Problems with Torpy? #4

thohug · 2022-10-06T12:46:54Z

Any Ideas on this behaviour? There seem to be problems with torpy, have you experienced this before and any idea how to solve it?

[...]

Initiating tor session 233
                  Circuit built.
Start iteration 0: 2022-10-06 14:40:11.079573
Tor end node blocked. Last response: <Response [404]>
0it [01:16, ?it/s]
Initiating tor session 234
                  Circuit built.
Start iteration 0: 2022-10-06 14:41:28.718957
Tor end node blocked.
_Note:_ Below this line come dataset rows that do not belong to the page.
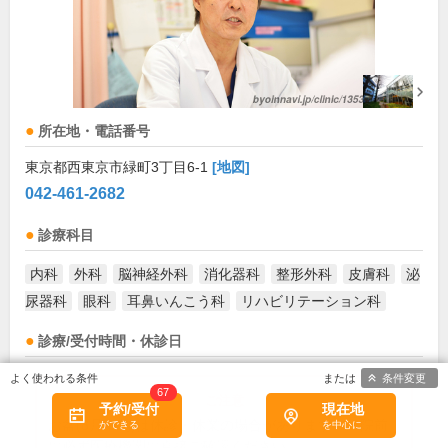
所在地・電話番号
東京都西東京市緑町3丁目6-1
[地図]
042-461-2682
診療科目
内科
外科
脳神経外科
消化器科
整形外科
皮膚科
泌
尿器科
眼科
耳鼻いんこう科
リハビリテーション科
診療/受付時間・休診日
条件変更
診療時間
月
火
水
木
金
土
日
祝
67
予約/受付
現在地
9:00～12:00
●
●
●
●
●
●
お盆(8月中旬)は休診・休業の場合があります。来院前
に必ず医療機関に直接ご確認ください。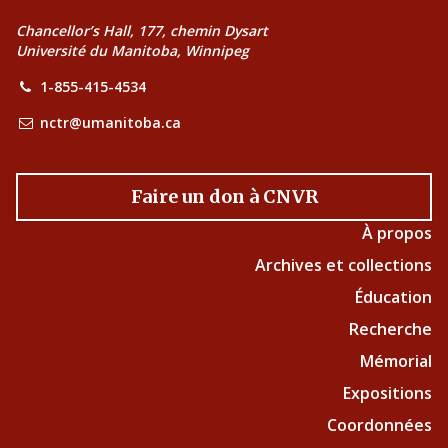
Chancellor’s Hall, 177, chemin Dysart
Université du Manitoba, Winnipeg
1-855-415-4534
nctr@umanitoba.ca
Faire un don à CNVR
À propos
Archives et collections
Éducation
Recherche
Mémorial
Expositions
Coordonnées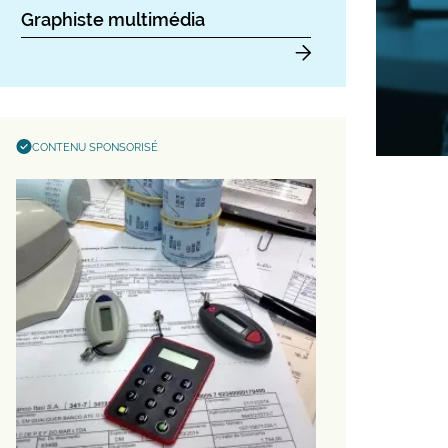
Graphiste multimédia
CONTENU SPONSORISÉ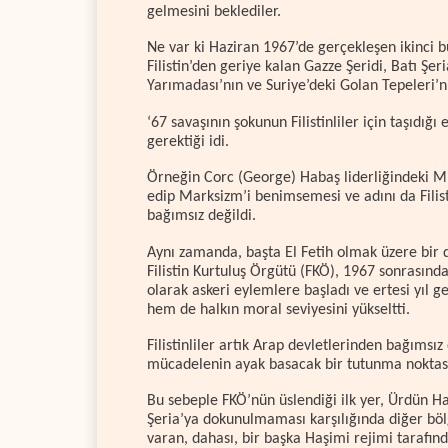
gelmesini beklediler.
Ne var ki Haziran 1967’de gerçekleşen ikinci b
Filistin’den geriye kalan Gazze Şeridi, Batı Şeri
Yarımadası’nın ve Suriye’deki Golan Tepeleri’n
‘67 savaşının şokunun Filistinliler için taşıdı
gerektiği idi.
Örneğin Corc (George) Habaş liderliğindeki Mil
edip Marksizm’i benimsemesi ve adını da Filis
bağımsız değildi.
Aynı zamanda, başta El Fetih olmak üzere bir di
Filistin Kurtuluş Örgütü (FKÖ), 1967 sonrasında
olarak askeri eylemlere başladı ve ertesi yıl
hem de halkın moral seviyesini yükseltti.
Filistinliler artık Arap devletlerinden bağımsı
mücadelenin ayak basacak bir tutunma noktası
Bu sebeple FKÖ’nün üslendiği ilk yer, Ürdün Ha
Şeria’ya dokunulmaması karşılığında diğer bö
varan, dahası, bir başka Haşimi rejimi tarafın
Last response: <Response [404]>
0it [00:07, ?it/s]
Initiating tor session 235
                  Circuit built.
Start iteration 0: 2022-10-06 14:41:37.347591
ERROR:torpy.cell_socket:_ssl.c:1112: The handshake operation timed out
ERROR:root:[ignored]
Traceback (most recent call last):
  File "C:\Users\...\anaconda3\envs\scrape\lib\site-packages\torpy\cell_socket.py", line 63, in connect
    self._socket.connect((self._router.ip, self._router.or_port))
  File "C:\Users\...\anaconda3\envs\scrape\lib\ssl.py", line 1343, in connect
    self._real_connect(addr, False)
  File "C:\Users\...\anaconda3\envs\scrape\lib\ssl.py", line 1334, in _real_connect
    self.do_handshake()
  File "C:\Users\...\anaconda3\envs\scrape\lib\ssl.py", line 1310, in do_handshake
    self._sslobj.do_handshake()
socket.timeout: _ssl.c:1112: The handshake operation timed out

During handling of the above exception, another exception occurred:

Traceback (most recent call last):
  File "C:\Users\...\anaconda3\envs\scrape\lib\site-packages\torpy\utils.py", line 79, in newfn
    return func(*args, **kwargs)
  File "C:\Users\...\anaconda3\envs\scrape\lib\site-packages\torpy\consesus.py", line 183, in newfn
    return func(*args, **kwargs)
  File "C:\Users\...\anaconda3\envs\scrape\lib\site-packages\torpy\consesus.py", line 426, in get_descriptor
    with self._get_dir_client() as dir_client:
  File "C:\Users\...\anaconda3\envs\scrape\lib\site-packages\torpy\consesus.py", line 375, in _get_dir_client
    self._dir_guard, self._dir_circuit = self._create_dir_circuit(purpose='Internal dir client')
  File "C:\Users\...\anaconda3\envs\scrape\lib\site-packages\torpy\consesus.py", line 365, in _create_dir_circuit
    guard = TorGuard(router, purpose=purpose)
  File "C:\Users\...\anaconda3\envs\scrape\lib\site-packages\torpy\guard.py", line 66, in __init__
    self.__tor_socket.connect()
  File "C:\Users\...\anaconda3\envs\scrape\lib\site-packages\torpy\cell_socket.py", line 69, in connect
    raise TorSocketConnectError(e)
torpy.cell_socket.TorSocketConnectError: _ssl.c:1112: The handshake operation timed out
WARNING:torpy.utils:Retry with another router...
0it [00:31, ?it/s]
'graphql'
Initiating tor session 236
                  Circuit built.
Start iteration 0: 2022-10-06 14:42:09.078514
Tor end node blocked. Last response: <Response [404]>
0it [00:06, ?it/s]
Initiating tor session 237
                  Circuit built.
Start iteration 0: 2022-10-06 14:42:16.572684
WARNING:torpy.circuit:#80000242 circuit: has been destroyed already
ERROR:torpy.utils:[ignored] torpy.circuit.CellTimeoutError: Timeout wait for CellRelayExtended2 or CellRelayTruncated
WARNING:torpy.utils:Retry circuit creation
Tor end node blocked. Last response: <Response [404]>
0it [00:52, ?it/s]
Initiating tor session 238

The text was updated successfully, but these errors were encountered:

do-me · 2022-10-07T06:23:34Z

That's the expected behavior when mining too fast. Tor end node blocked. Last response: <Response [404]> indicates that the respective node got blocked which is likely to happen after while. Make sure to work with a higher --wait_between_requests.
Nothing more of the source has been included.